Previous studies have demonstrated that long non-coding RNAs (lncRNAs) serve an important role in carcinogenesis. BC200 is a lncRNA that is reportedly associated with ovarian cancer. The aim of the present study was to investigate this potential association between BC200 and ovarian cancer, and to subsequently analyze the biological function of BC200 in the disease. BC200 expression was compared in ovarian cancer tissue and normal ovarian tissue samples through the use of quantitative polymerase chain reaction.

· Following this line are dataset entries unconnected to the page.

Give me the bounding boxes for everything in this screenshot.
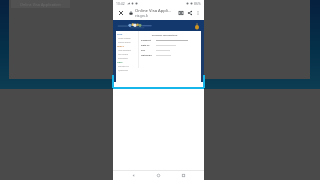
staticText: Online Visa Application: [20, 2, 61, 7]
staticText: Online Visa Appli...: [135, 8, 172, 14]
button[interactable]: APPLY: [117, 44, 138, 48]
staticText: Questions: [118, 69, 128, 72]
button[interactable]: New Request: [117, 48, 138, 52]
staticText: 10:42: [116, 1, 125, 6]
staticText: Date of Birth: [141, 44, 152, 47]
staticText: HELP: [117, 61, 123, 64]
button[interactable]: Date of Birth: [141, 43, 188, 48]
button[interactable]: Download: [176, 8, 185, 17]
button[interactable]: Full Name: [141, 48, 188, 53]
staticText: APPLY: [117, 45, 125, 48]
staticText: Personal Information: [141, 33, 188, 36]
button[interactable]: Online Visa Application: [11, 0, 70, 8]
button[interactable]: Close: [116, 8, 125, 17]
staticText: VISA: [117, 33, 123, 36]
staticText: New Request: [118, 49, 131, 52]
staticText: Contact Us: [118, 65, 129, 68]
staticText: 86%: [194, 1, 201, 6]
button[interactable]: Nationality: [141, 53, 188, 58]
button[interactable]: Apply Online: [117, 36, 138, 40]
staticText: Nationality: [141, 54, 152, 57]
staticText: Payments: [118, 57, 128, 60]
button[interactable]: My Profile: [117, 52, 138, 56]
staticText: Passport No: [141, 39, 152, 42]
button[interactable]: Passport No: [141, 38, 188, 43]
button[interactable]: Payments: [117, 56, 138, 60]
button[interactable]: Home: [154, 171, 163, 180]
button[interactable]: Questions: [117, 68, 138, 72]
button[interactable]: HELP: [117, 60, 138, 64]
button[interactable]: Share: [185, 8, 194, 17]
button[interactable]: Back: [129, 171, 138, 180]
button[interactable]: VISA: [117, 32, 138, 36]
staticText: My Profile: [118, 53, 128, 56]
staticText: eta.gov.lk: [135, 14, 148, 18]
staticText: Check Status: [118, 41, 131, 44]
staticText: Apply Online: [118, 37, 131, 40]
button[interactable]: More options: [194, 9, 202, 17]
button[interactable]: Check Status: [117, 40, 138, 44]
staticText: Full Name: [141, 49, 152, 52]
button[interactable]: Contact Us: [117, 64, 138, 68]
button[interactable]: Recents: [179, 171, 188, 180]
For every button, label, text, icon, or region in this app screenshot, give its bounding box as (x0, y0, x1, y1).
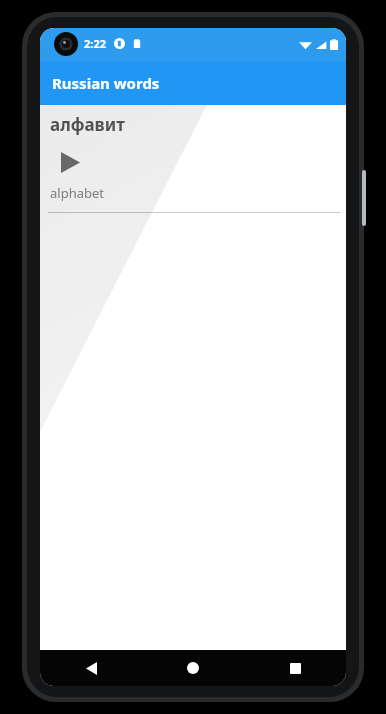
staticText: Russian words (52, 73, 160, 93)
staticText: алфавит (50, 113, 125, 136)
button[interactable]: Back (40, 650, 142, 686)
button[interactable]: Recent apps (244, 650, 346, 686)
staticText: 2:22 (84, 36, 106, 51)
staticText: alphabet (50, 184, 104, 202)
button[interactable]: Play pronunciation (54, 146, 86, 178)
button[interactable]: Home (142, 650, 244, 686)
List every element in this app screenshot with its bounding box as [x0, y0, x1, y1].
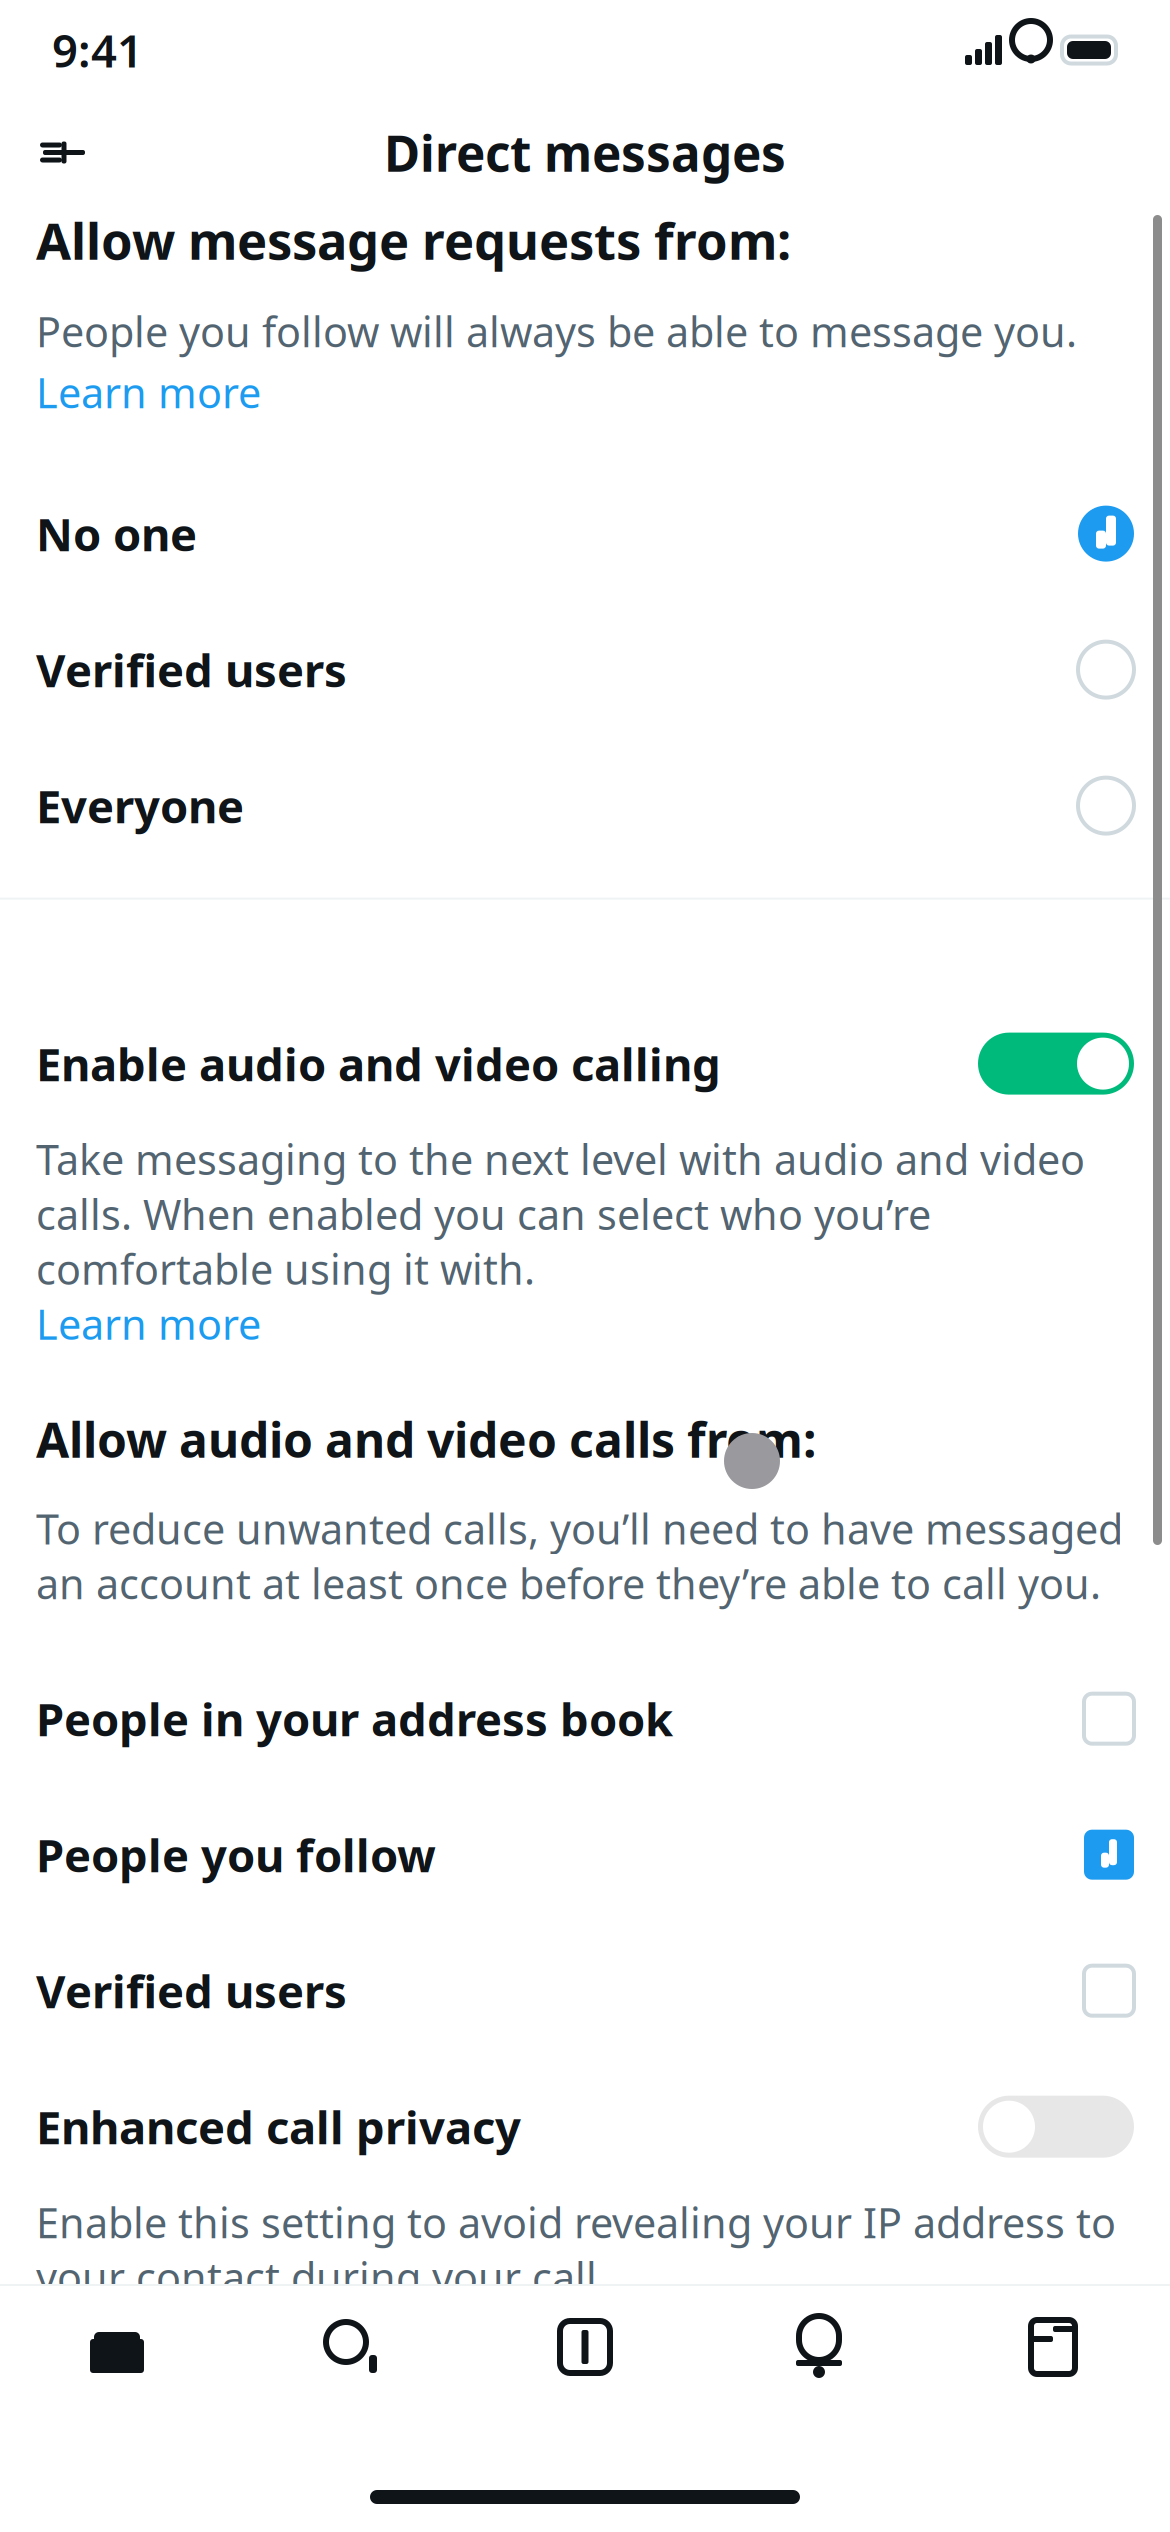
button[interactable]: Notifications [702, 2319, 936, 2375]
button[interactable]: Learn more [0, 359, 297, 420]
staticText: Learn more [36, 1296, 261, 1351]
button[interactable]: Verified users [0, 1923, 1170, 2059]
button[interactable]: Everyone [0, 738, 1170, 874]
button[interactable]: Enable audio and video calling [0, 996, 1170, 1132]
staticText: Take messaging to the next level with au… [36, 1132, 1085, 1296]
staticText: Allow audio and video calls from: [36, 1407, 816, 1471]
staticText: Enable this setting to avoid revealing y… [36, 2195, 1116, 2304]
staticText: 9:41 [52, 20, 143, 80]
staticText: Enable audio and video calling [36, 1034, 721, 1094]
button[interactable]: No one [0, 466, 1170, 602]
staticText: Learn more [36, 365, 261, 420]
button[interactable]: Home [0, 2321, 234, 2373]
button[interactable]: Verified users [0, 602, 1170, 738]
staticText: People you follow will always be able to… [36, 304, 1077, 359]
button[interactable]: Learn more [0, 1296, 297, 1351]
button[interactable]: Enhanced call privacy [0, 2059, 1170, 2195]
staticText: No one [36, 504, 197, 564]
button[interactable]: People you follow [0, 1787, 1170, 1923]
button[interactable]: Back [28, 116, 100, 188]
button[interactable]: Grok [468, 2320, 702, 2374]
staticText: People in your address book [36, 1689, 673, 1749]
staticText: People you follow [36, 1825, 436, 1885]
staticText: Verified users [36, 1961, 347, 2021]
button[interactable]: People in your address book [0, 1651, 1170, 1787]
button[interactable]: Search [234, 2320, 468, 2374]
staticText: Verified users [36, 640, 347, 700]
staticText: Allow message requests from: [36, 206, 791, 274]
staticText: Enhanced call privacy [36, 2097, 521, 2157]
staticText: Everyone [36, 776, 244, 836]
staticText: To reduce unwanted calls, you’ll need to… [36, 1501, 1123, 1611]
staticText: Direct messages [384, 120, 786, 185]
button[interactable]: Messages [936, 2319, 1170, 2375]
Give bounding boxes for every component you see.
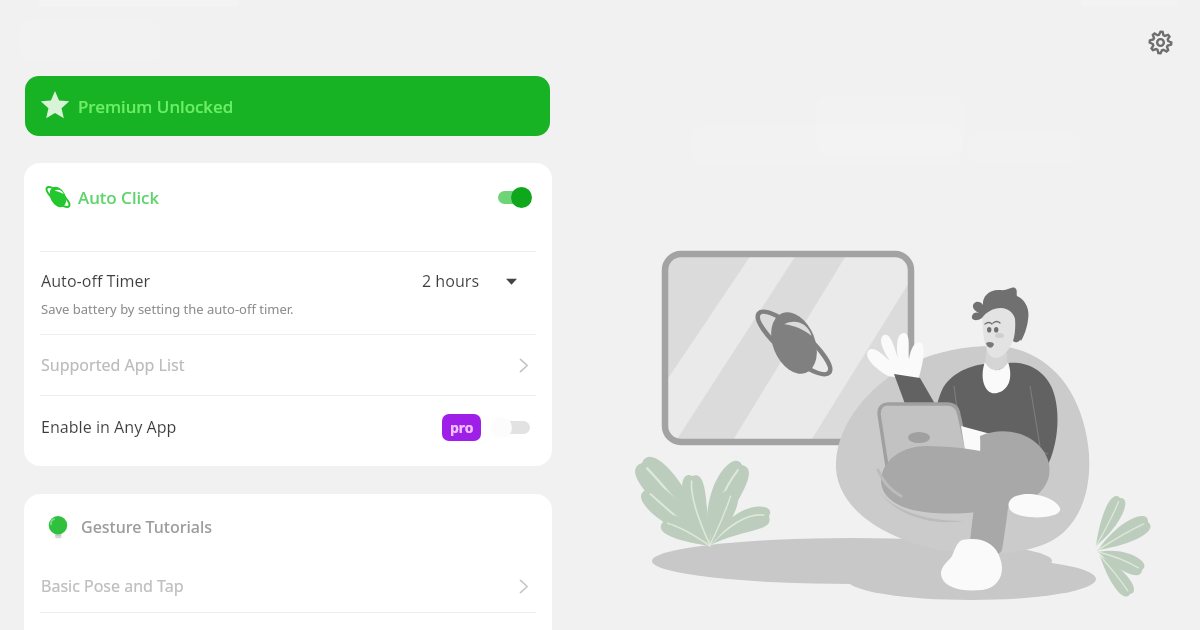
staticText: Auto Click xyxy=(78,186,159,209)
button[interactable]: Toggle enable in any app xyxy=(489,412,533,442)
button[interactable]: Auto Click xyxy=(24,163,552,231)
button[interactable]: pro xyxy=(442,414,481,441)
button[interactable]: Supported App List xyxy=(24,335,552,395)
staticText: Supported App List xyxy=(41,354,185,376)
staticText: Save battery by setting the auto-off tim… xyxy=(41,300,294,318)
button[interactable]: Enable in Any App xyxy=(24,396,552,458)
staticText: 2 hours xyxy=(422,270,480,292)
button[interactable]: Settings xyxy=(1139,21,1181,63)
staticText: Enable in Any App xyxy=(41,416,177,438)
staticText: pro xyxy=(450,418,474,437)
staticText: Auto-off Timer xyxy=(41,270,151,292)
staticText: Basic Pose and Tap xyxy=(41,575,184,597)
staticText: Premium Unlocked xyxy=(78,95,234,118)
staticText: Gesture Tutorials xyxy=(81,516,213,538)
button[interactable]: Toggle service xyxy=(494,182,538,212)
button[interactable]: Premium Unlocked xyxy=(25,76,550,136)
button[interactable]: Basic Pose and Tap xyxy=(24,560,552,612)
button[interactable]: Auto-off Timer xyxy=(24,252,552,334)
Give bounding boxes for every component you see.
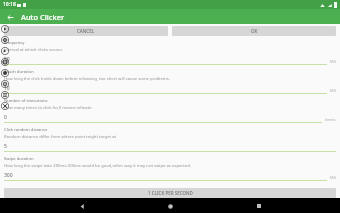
button[interactable]: Swipe duration — [4, 156, 336, 185]
button[interactable]: Back — [4, 11, 16, 23]
button[interactable]: Close — [1, 102, 9, 110]
staticText: MS — [330, 88, 336, 93]
staticText: 300 — [4, 172, 13, 179]
button[interactable]: CANCEL — [4, 26, 168, 36]
staticText: 0 — [4, 114, 7, 121]
staticText: Click random distance — [4, 127, 48, 133]
staticText: Random distance differ from where point … — [4, 134, 116, 140]
button[interactable]: Back — [75, 199, 89, 213]
staticText: Swipe duration — [4, 156, 34, 162]
staticText: Number of executions — [4, 98, 48, 104]
staticText: How many times to click for,0 means infi… — [4, 105, 92, 111]
staticText: 1 CLICK PER SECOND — [148, 190, 193, 196]
button[interactable]: List — [1, 91, 9, 99]
button[interactable]: Home — [163, 199, 177, 213]
staticText: MS — [330, 59, 336, 64]
button[interactable]: Frequency — [4, 40, 336, 69]
button[interactable]: Swipe — [1, 47, 9, 55]
staticText: times — [325, 117, 336, 122]
staticText: 10 — [4, 85, 10, 92]
staticText: 10:18 — [3, 1, 16, 8]
staticText: 5 — [4, 143, 7, 150]
button[interactable]: OK — [172, 26, 336, 36]
staticText: 50 — [4, 56, 10, 63]
button[interactable]: Play — [1, 25, 9, 33]
button[interactable]: Click random distance — [4, 127, 336, 156]
button[interactable]: Target — [1, 36, 9, 44]
staticText: CANCEL — [77, 28, 95, 34]
button[interactable]: Number of executions — [4, 98, 336, 127]
staticText: MS — [330, 175, 336, 180]
button[interactable]: More — [1, 80, 9, 88]
button[interactable]: Touch duration — [4, 69, 336, 98]
button[interactable]: Settings — [1, 58, 9, 66]
button[interactable]: Record — [1, 69, 9, 77]
staticText: Frequency — [4, 40, 25, 46]
staticText: interval at which clicks occour — [4, 47, 63, 53]
button[interactable]: Recents — [252, 199, 266, 213]
button[interactable]: 1 CLICK PER SECOND — [4, 188, 336, 198]
staticText: Touch duration — [4, 69, 34, 75]
staticText: OK — [251, 28, 258, 34]
staticText: Auto Clicker — [21, 12, 65, 22]
staticText: How long the click holds down before rel… — [4, 76, 170, 82]
staticText: How long the swipe take 200ms-500ms woul… — [4, 163, 191, 169]
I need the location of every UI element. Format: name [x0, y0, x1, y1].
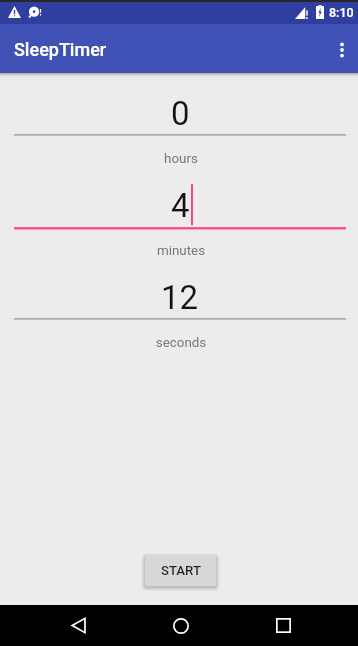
- staticText: hours: [2, 151, 358, 167]
- button[interactable]: More options: [314, 24, 358, 73]
- staticText: minutes: [2, 243, 358, 259]
- button[interactable]: 0: [0, 92, 358, 158]
- button[interactable]: Back: [51, 605, 105, 646]
- staticText: 4: [171, 186, 190, 225]
- staticText: 0: [171, 94, 190, 133]
- staticText: SleepTimer: [14, 39, 107, 60]
- staticText: 8:10: [329, 5, 354, 20]
- staticText: 12: [161, 278, 199, 317]
- button[interactable]: 12: [0, 276, 358, 342]
- staticText: seconds: [2, 335, 358, 351]
- button[interactable]: Recent apps: [256, 605, 310, 646]
- staticText: START: [161, 563, 201, 578]
- button[interactable]: 4: [0, 184, 358, 250]
- button[interactable]: START: [145, 554, 216, 586]
- button[interactable]: Home: [154, 605, 208, 646]
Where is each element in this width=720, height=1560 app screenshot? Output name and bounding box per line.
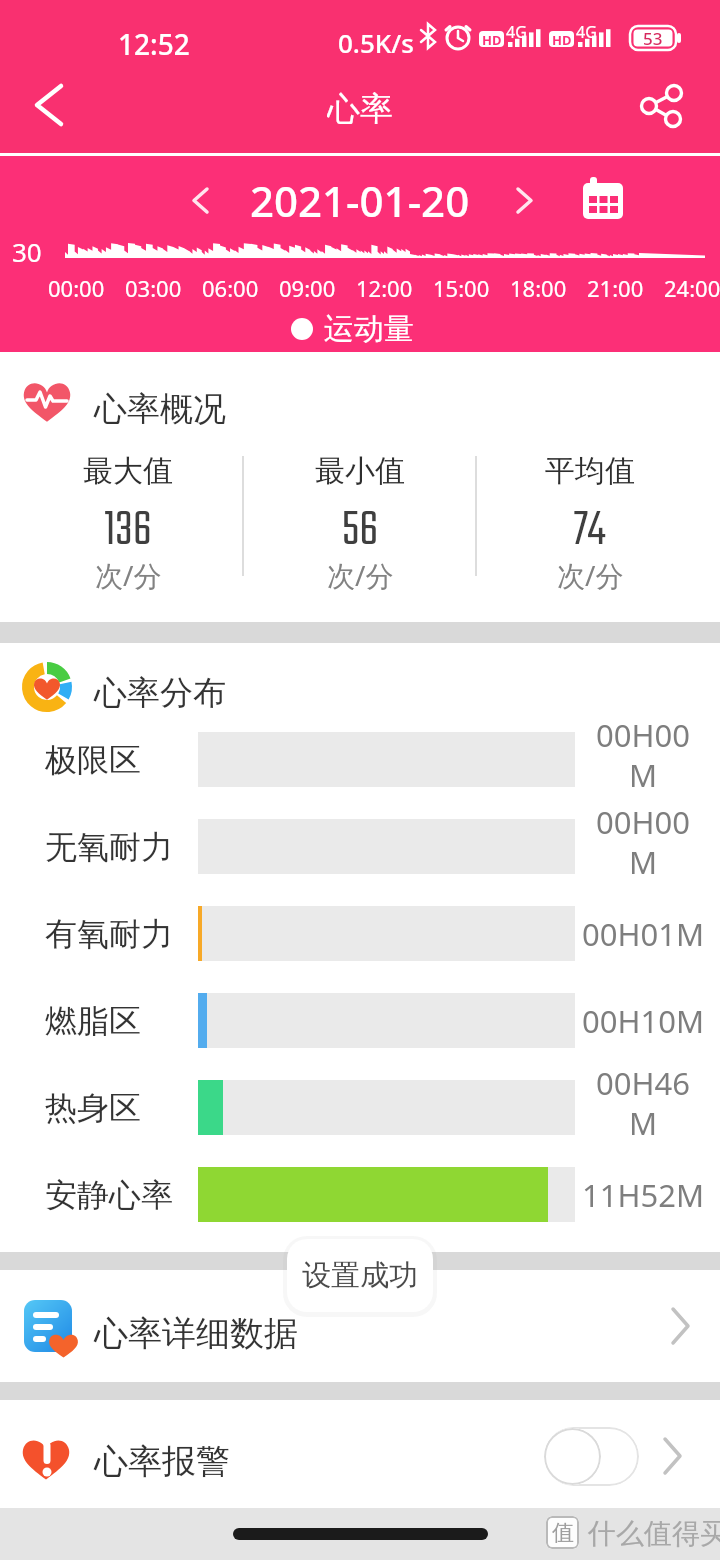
staticText: HD bbox=[552, 31, 572, 47]
staticText: 06:00 bbox=[202, 273, 259, 297]
staticText: 热身区 bbox=[45, 1088, 141, 1128]
staticText: 次/分 bbox=[95, 556, 162, 590]
staticText: 心率报警 bbox=[94, 1440, 230, 1483]
staticText: 有氧耐力 bbox=[45, 914, 173, 954]
staticText: 30 bbox=[12, 234, 42, 269]
button[interactable] bbox=[495, 170, 555, 230]
staticText: HD bbox=[482, 31, 502, 47]
staticText: 74 bbox=[574, 492, 606, 556]
staticText: 平均值 bbox=[545, 452, 635, 488]
staticText: 136 bbox=[104, 492, 152, 556]
staticText: 次/分 bbox=[557, 556, 624, 590]
staticText: 值 bbox=[552, 1519, 574, 1547]
staticText: 心率 bbox=[327, 88, 393, 128]
button[interactable] bbox=[544, 1427, 639, 1486]
staticText: 00H00 M bbox=[596, 714, 690, 794]
button[interactable]: 心率详细数据 bbox=[0, 1270, 720, 1382]
staticText: 21:00 bbox=[587, 273, 644, 297]
staticText: 00H01M bbox=[582, 913, 705, 955]
staticText: 53 bbox=[643, 27, 663, 50]
staticText: 15:00 bbox=[433, 273, 490, 297]
button[interactable] bbox=[20, 75, 80, 135]
staticText: 4G bbox=[576, 21, 597, 43]
staticText: 心率概况 bbox=[94, 388, 226, 430]
staticText: 设置成功 bbox=[302, 1257, 418, 1294]
staticText: 00H00 M bbox=[596, 801, 690, 881]
staticText: 56 bbox=[342, 492, 379, 556]
staticText: 03:00 bbox=[125, 273, 182, 297]
staticText: 运动量 bbox=[324, 310, 414, 348]
staticText: 00:00 bbox=[48, 273, 105, 297]
staticText: 无氧耐力 bbox=[45, 827, 173, 867]
staticText: 最大值 bbox=[83, 452, 173, 488]
button[interactable] bbox=[580, 176, 626, 222]
button[interactable] bbox=[635, 78, 691, 134]
button[interactable]: 心率报警 bbox=[0, 1400, 720, 1508]
staticText: 燃脂区 bbox=[45, 1001, 141, 1041]
staticText: 0.5K/s bbox=[338, 25, 414, 60]
staticText: 12:00 bbox=[356, 273, 413, 297]
staticText: 什么值得买 bbox=[588, 1516, 720, 1551]
staticText: 18:00 bbox=[510, 273, 567, 297]
staticText: 09:00 bbox=[279, 273, 336, 297]
staticText: 极限区 bbox=[45, 740, 141, 780]
staticText: 次/分 bbox=[327, 556, 394, 590]
staticText: 00H10M bbox=[582, 1000, 705, 1042]
button[interactable] bbox=[170, 170, 230, 230]
staticText: 12:52 bbox=[118, 25, 190, 63]
staticText: 24:00 bbox=[664, 273, 720, 297]
staticText: 4G bbox=[506, 21, 527, 43]
staticText: 11H52M bbox=[582, 1174, 705, 1216]
staticText: 安静心率 bbox=[45, 1175, 173, 1215]
staticText: 心率分布 bbox=[94, 672, 226, 714]
staticText: 2021-01-20 bbox=[250, 172, 470, 229]
staticText: 最小值 bbox=[315, 452, 405, 488]
staticText: 心率详细数据 bbox=[94, 1312, 298, 1355]
staticText: 00H46 M bbox=[596, 1062, 690, 1142]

To allow the biological function of BC200 in ovarian cancer to be analyzed, small interfering RNA was used to knock down the expression of BC200 in SKOV3 and A2780 ovarian cancer cells. The proliferative, invasive and migratory abilities of the cells were identified by means of cell counting kits and Transwell assays. Carboplatin was also used to treat the ovarian cancer cells, and a luminescent cell viability assay was subsequently used to detect the sensitivity of the cells to the carboplatin. The results demonstrated that BC200 expression was reduced in ovarian cancer compared with normal ovarian tissue samples. In the SKOV3 and A2780 cells, BC200 exerted no effect on invasive or migratory ability, however, the inhibition of BC200 was demonstrated to promote cell proliferation. Additionally, it was observed that carboplatin induced BC200 expression in the cell lines, and that the inhibition of BC200 decreased the sensitivity of the cells to the drug. BC200 is therefore likely to have a tumor suppressive function in ovarian cancer by affecting cell proliferation. Furthermore, BC200 appears to serve a role in the mediation of carboplatin-induced ovarian cancer cell death.